Mirelle PinheiroColunas

STF afasta prefeito de Macapá em operação da PF por fraude em hospital. Veja vídeo
Há indícios da atuação de um grupo formado por agentes públicos e empresários
atualizado
Compartilhar notícia

O Supremo Tribunal Federal (STF) determinou, nesta quarta-feira (4/3), o afastamento do prefeito de Macapá (AP), Antônio Furlan (foto em destaque), conhecido como Dr. Furlan (MDB), e do vice-prefeito do município, no âmbito da segunda fase da Operação Paroxismo, deflagrada pela Polícia Federal.
A decisão foi tomada pelo STF, porque a investigação envolve recursos provenientes de emendas parlamentares federais destinadas à construção do Hospital Geral Municipal de Macapá.

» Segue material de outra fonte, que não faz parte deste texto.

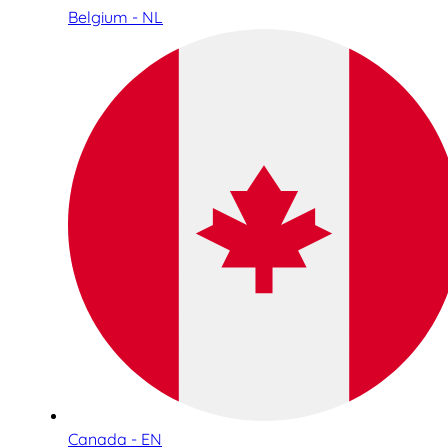
Belgium - NL
Canada - EN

Além do afastamento do prefeito e do vice, o Supremo também autorizou o cumprimento de 13 mandados de busca e apreensão nas cidades de Macapá (AP), Belém (PA) e Natal (RN). A Corte ainda determinou o afastamento de outros servidores públicos por 60 dias.
Suspeita de fraude
De acordo com a Polícia Federal, a operação investiga um suposto esquema criminoso envolvendo agentes públicos e empresários, voltado ao direcionamento de licitação, desvio de recursos públicos e lavagem de dinheiro.
O foco das apurações é o contrato relacionado ao projeto de engenharia e à execução das obras do Hospital Geral Municipal de Macapá.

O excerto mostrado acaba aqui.